Armand’s First Letter. Amelia’s First Letter.
16 November 1021, Veronica’s College, Edenford
My dearest cousin Armand,
As you see from the direction, Maximilian and I have escaped the confines of L’École du Sorciers (much loved though they are) and are temporarily in residence in Edenford, the better to collaborate with Dr. Tillotson and his colleagues.
In my last I wrote you of our discovery that a provincial Provençese saint (do I repeat myself?) may have used the ley lines around the village of San Rocher as a means of transport. This sent me into a flight of giddy speculation, from which I fear I have not yet descended. Still, I have moved forward with caution.
Shortly after writing to you I met with Dr. L’Auberge for my continued instruction in Old Provençese, and I asked him if the annals might contain any references to the Ancients (that is, the Iturians) that described their means of transport. He began to shake his head, and then stopped and stared off into the space above my head.
“Perhaps,” he said, and then collected himself. “Madame Archer, I might perhaps have something for you; I must reacquaint myself with the details. For now, let us return to your declensions, which are abominable.”
He returned the following morning, bearing a thick volume that contained the proceedings of the meeting of the Académie Provençese for the year 973. “When I was a student,” he began, placing the tome on the table between us, “my instructor advised me to acquaint myself with the past work in the field.”
“So that you might build upon it?”
“Non, non,” he said. “So that my in youthful enthusiasm I might not repeat old mistakes or reopen dead controversies and so become a figure of ridicule, n’est-ce pas? For one must choose one’s battles, and it is foolish to engage in a battle that is already lost.
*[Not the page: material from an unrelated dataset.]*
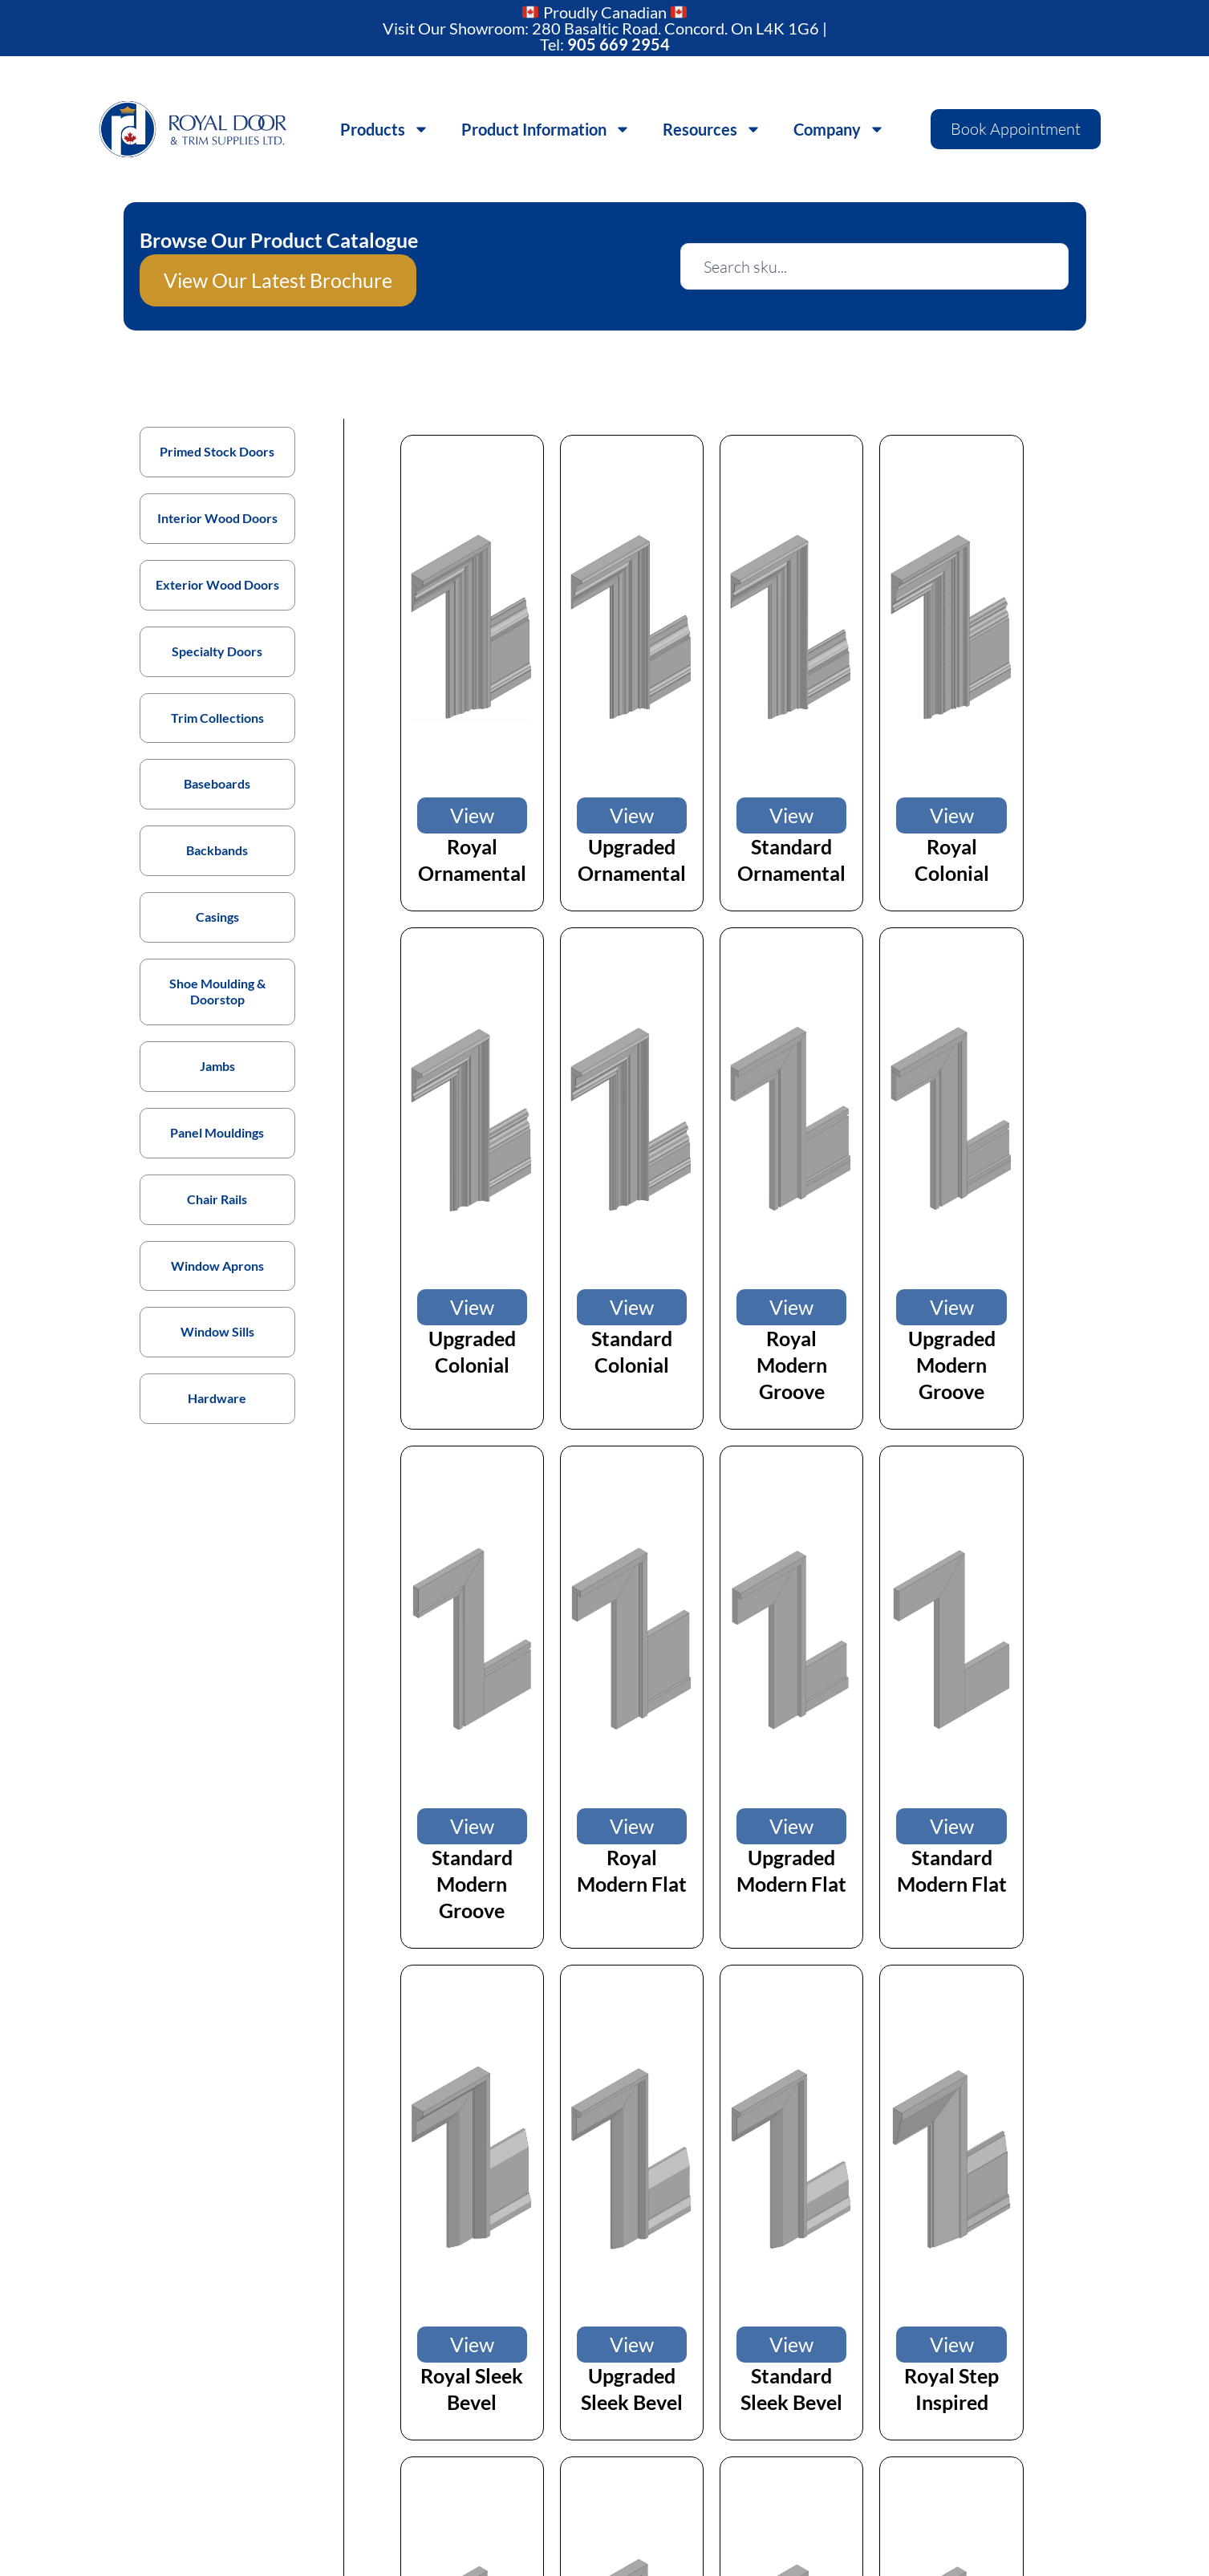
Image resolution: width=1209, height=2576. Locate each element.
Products (384, 129)
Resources (712, 129)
And here,” he said, patting the tome gently, “is one of these. Whether it will have value to you, I do not know.” And then he shrugged, in that way the Provençese have. “I have marked the page; you shall read it for yourself. Bonjour!“
You will remember Hlodowig and the Salians, the founders of what is now called Provençe. There is a text, the Deeds of the Salians, which says (as translated into modern Provençese) that Hlodowig unsuccessfully attempted to use the “means of the Ancients” to bind his kingdom together. The original text speaks of the Iturians, as so often; and the word translated as “means” might more literally be translated “ways”.
The word “way” is ambiguous in Old Provençese as it is in modern Cumbrian. It can mean a manner of doing something, as you might say, “Oh, that’s just Amelia’s way”; or it can mean the route to a place, as you might say, “That’s the way to Bois-de-Bas.” In this latter usage, it can be synonymous with “road” or “path”.
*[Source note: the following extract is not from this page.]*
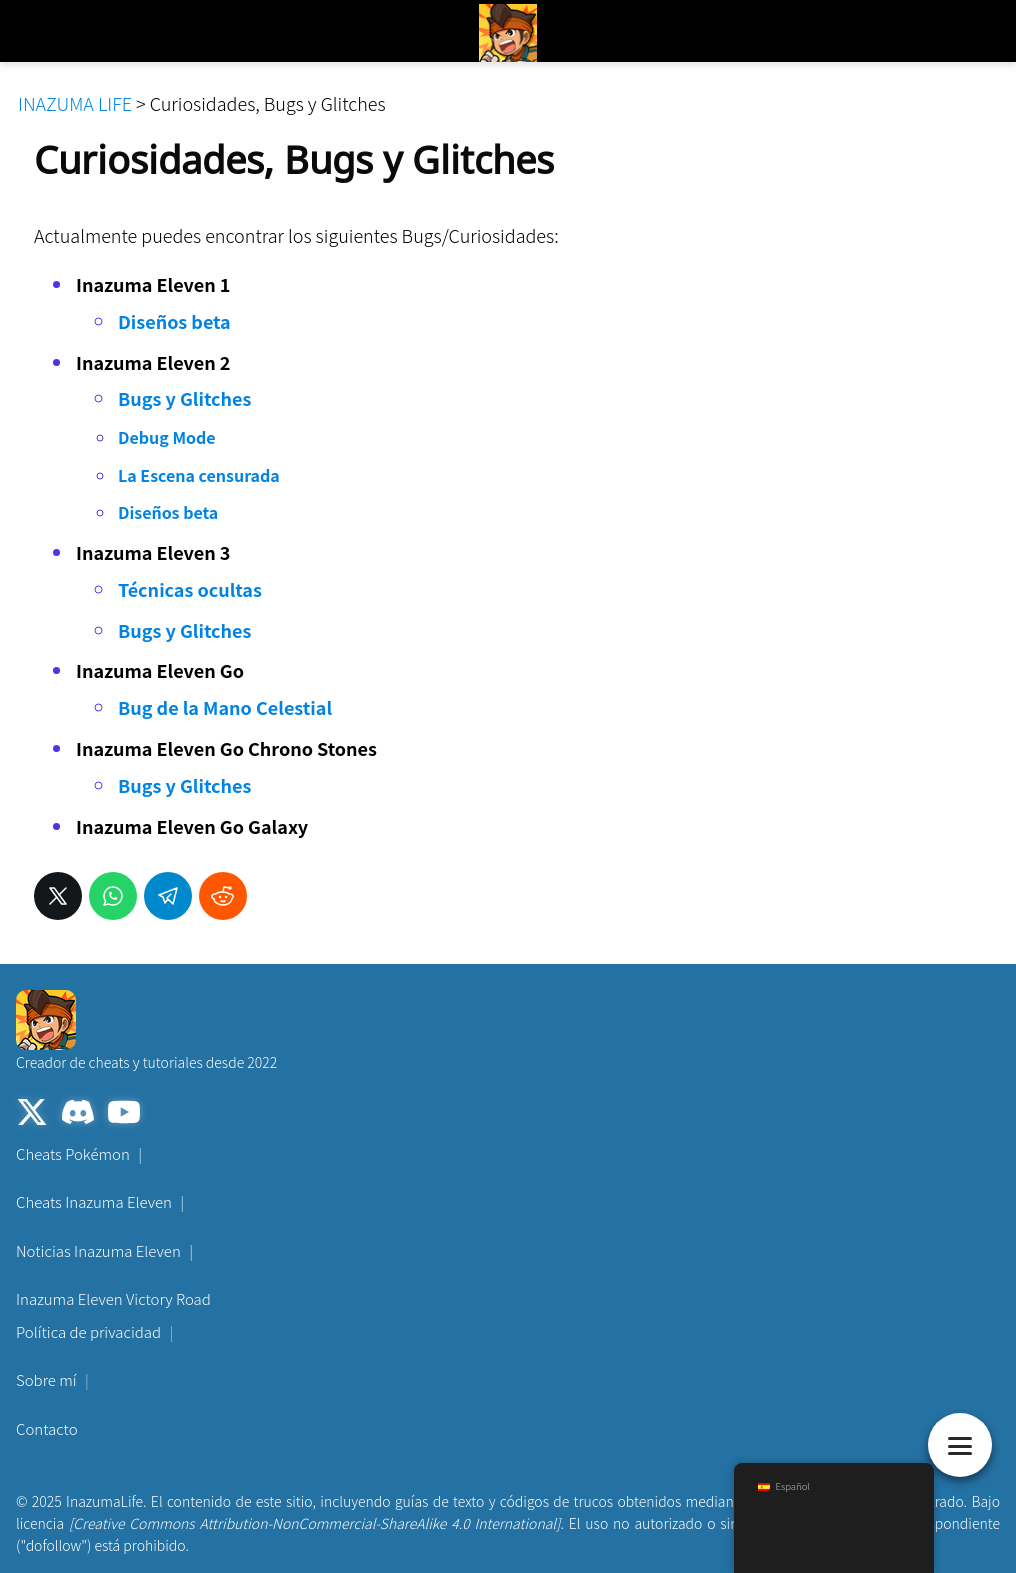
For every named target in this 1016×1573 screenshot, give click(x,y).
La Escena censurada (199, 475)
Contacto (47, 1428)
The article in Dr. L’Auberge’s tome describes a heated argument that took place at a particular meeting of the Académie Provençese, during which two scholars came to blows. The first scholar suggested that the “ways of the Ancients” were the ways—the roads—along which the Ancients marched their armies, and so bound their realm together by force of arms. The second scholar suggested that the first scholar was a damned fool, that no one had ever found the remains of any such roads, and that the “ways of the Ancients” undoubtedly referred to their skills in the arts of statecraft, skills that Hlodowig, for all his accomplishments, had had no opportunity to acquire.
The second scholar was censured for the intemperate language that lead to the altercation—he was fined two livres of money—but for all that the assembled scholars judged him correct in his assertions.
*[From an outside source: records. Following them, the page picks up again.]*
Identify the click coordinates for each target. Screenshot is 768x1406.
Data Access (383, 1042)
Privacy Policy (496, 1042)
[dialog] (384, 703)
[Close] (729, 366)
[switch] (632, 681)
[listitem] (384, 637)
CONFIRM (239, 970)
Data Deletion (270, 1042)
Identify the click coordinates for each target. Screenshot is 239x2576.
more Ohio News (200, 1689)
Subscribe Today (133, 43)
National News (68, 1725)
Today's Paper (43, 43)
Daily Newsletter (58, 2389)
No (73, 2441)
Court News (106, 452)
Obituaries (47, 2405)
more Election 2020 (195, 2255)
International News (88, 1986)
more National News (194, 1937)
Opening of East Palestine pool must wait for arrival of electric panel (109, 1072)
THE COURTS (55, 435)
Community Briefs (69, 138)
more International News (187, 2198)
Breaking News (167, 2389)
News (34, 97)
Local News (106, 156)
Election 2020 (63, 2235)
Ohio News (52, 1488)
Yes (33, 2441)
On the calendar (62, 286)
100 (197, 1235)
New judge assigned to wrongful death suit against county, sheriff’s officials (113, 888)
There are, so Dr. L’Auberge tells me, multiple references in ancient texts to the “ways of the Ancients”; but although ruins of ancient cities are present here and there across the Old Lands, none have found any signs of roads dating to those times, and current scholarship regards the matter as settled.
But suppose, Armand, suppose that we are right. Suppose the ley lines were a means of transport. Might they not be the “ways of the Ancients”? Might they not have been used to transport men and materiel?
If they could do so, perhaps we can as well. And so we are here in Edenford to work with Dr. Tillotson and ponder how the trick might have been accomplished!